Diversify your investments
Diversification, or dividing your money among different types of investments, should be a key part of your retirement savings strategy. By "spreading your risk" across a range of asset classes (stocks, bonds, cash, etc.) and subclasses (anything from large-company U.S. stocks to Eastern European government bonds), you insulate your portfolio against severe loss if one investment suddenly loses value.
Mutual funds and exchange-traded funds (ETFs) offer a degree of diversification—each holds dozens, even hundreds or thousands, of investments at once. In particular, low-cost "index" funds, which aim to match the performance of broad sections of the market, can help you save money while mitigating some risk.
Take your time
In general, the longer your "time horizon" (how many years until you'll need your money), the more risk you can afford to take to seek greater long-term rewards. Because you'll have more time to recover from losses, that means focusing on equities (stock investments), which have outperformed other types of investments over long periods—but with serious road bumps along the way.
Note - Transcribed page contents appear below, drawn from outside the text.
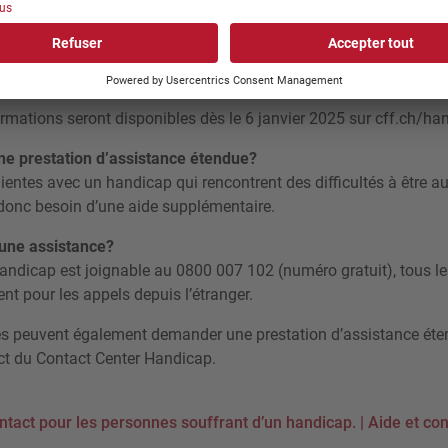
éro gratuit), au moins une heure à l’avance. Ce dernier vérifie
oit suffisant pour assurer les prestations souhaitées Ne sont p
ance étendues, le transport de bagages et les assistances dans l
port.
rmations seront disponibles dès le 6 janvier 2025 sur cff.ch/ha
ne prestation d’assistance étendue?
clientes avec un handicap qui rencontrent des difficultés à être
 donc besoin d’une aide supplémentaire.
une assistance?
andicap est joignable au 0800 007 102 (numéro gratuit), tous les
nt pour les appels depuis l’étranger.
ntes peuvent également demander une prestation d’assistance éte
ct du Contact Center Handicap.
ntact pour les personnes souffrant d’un handicap. | Aide et co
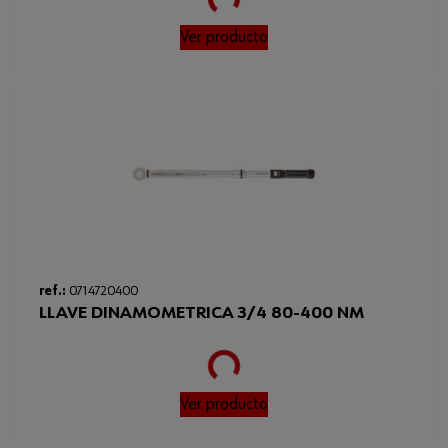
Ver producto
ref.:
0714720400
LLAVE DINAMOMETRICA 3/4 80-400 NM
Loading...
Ver producto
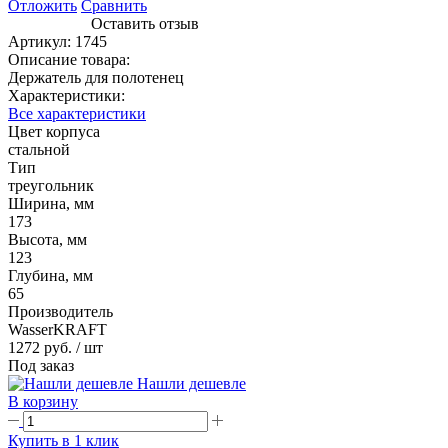
Отложить
Сравнить
Оставить отзыв
Артикул:
1745
Описание товара:
Держатель для полотенец
Характеристики:
Все характеристики
Цвет корпуса
стальной
Тип
треугольник
Ширина, мм
173
Высота, мм
123
Глубина, мм
65
Производитель
WasserKRAFT
1272 руб.
/ шт
Под заказ
Нашли дешевле
В корзину
Купить в 1 клик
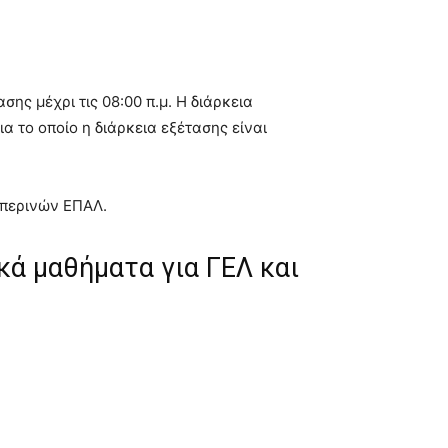
σης μέχρι τις 08:00 π.μ. Η διάρκεια
ια το οποίο η διάρκεια εξέτασης είναι
σπερινών ΕΠΑΛ.
κά μαθήματα για ΓΕΛ και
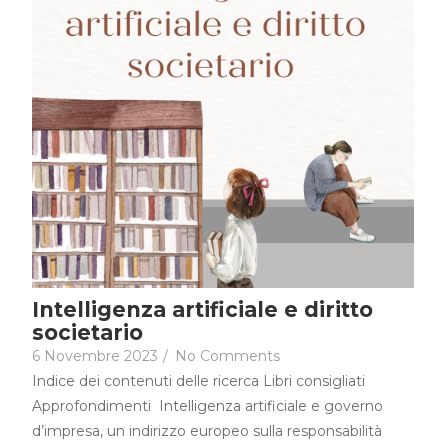
Intelligenza artificiale e diritto
societario
6 Novembre 2023
/
No Comments
Indice dei contenuti delle ricerca Libri consigliati
Approfondimenti Intelligenza artificiale e governo
d’impresa, un indirizzo europeo sulla responsabilità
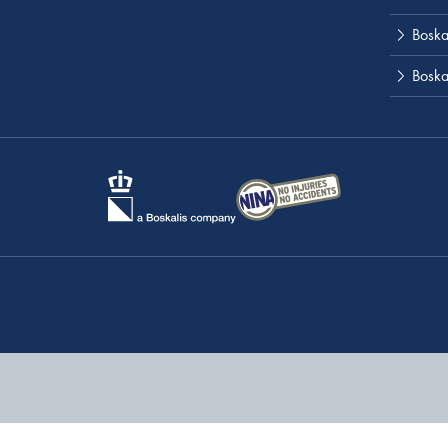
Boskal
Boska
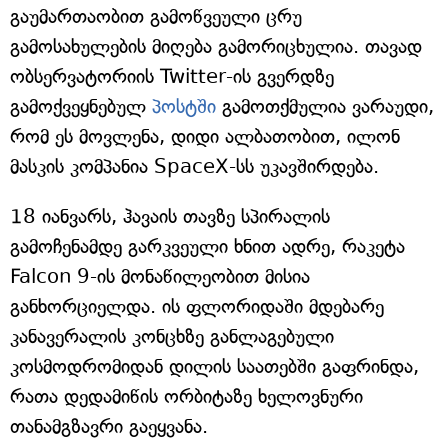
გაუმართაობით გამოწვეული ცრუ
გამოსახულების მიღება გამორიცხულია. თავად
ობსერვატორიის Twitter-ის გვერდზე
გამოქვეყნებულ
პოსტში
გამოთქმულია ვარაუდი,
რომ ეს მოვლენა, დიდი ალბათობით, ილონ
მასკის კომპანია SpaceX-სს უკავშირდება.
18 იანვარს, ჰავაის თავზე სპირალის
გამოჩენამდე გარკვეული ხნით ადრე, რაკეტა
Falcon 9-ის მონაწილეობით მისია
განხორციელდა. ის ფლორიდაში მდებარე
კანავერალის კონცხზე განლაგებული
კოსმოდრომიდან დილის საათებში გაფრინდა,
რათა დედამიწის ორბიტაზე ხელოვნური
თანამგზავრი გაეყვანა.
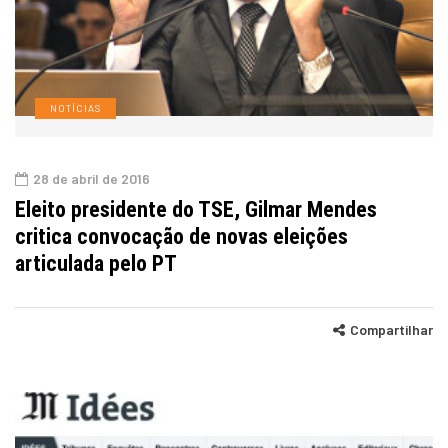
NOTÍCIAS
28 de abril de 2016
Eleito presidente do TSE, Gilmar Mendes
critica convocação de novas eleições
articulada pelo PT
Compartilhar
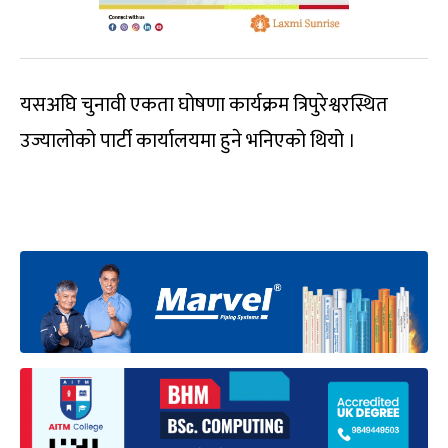
यसअघि चुनावी एकता घोषणा कार्यक्रम त्रिपुरेश्वरस्थित
उज्यालोको पार्टी कार्यालयमा हुने भनिएको थियो ।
Later on, you'll want to shift toward fixed income (bond) investments, which have provided more stability (with smaller long-term returns).
Consider a target-date fund
If you don't want to figure out exactly where to invest and when to make changes, a target-date fund can do the work for you. These "funds of funds" invest in a range of stock and bond funds, and their holdings gradually shift from more aggressive (stocks) to more conservative (bonds) over time. So, you can simply choose a fund whose target date is closest to the year you plan to retire.
Mid-career: Stay on track
Once you're well into your career, your earning power and, hopefully, retirement savings have gained momentum. Maybe you've gotten that big promotion. Maybe you've changed careers or started a business. Maybe you've paid off college loans and freed up extra cash.
Because your financial situation is likely more secure, it's important to take a closer look at your strategy.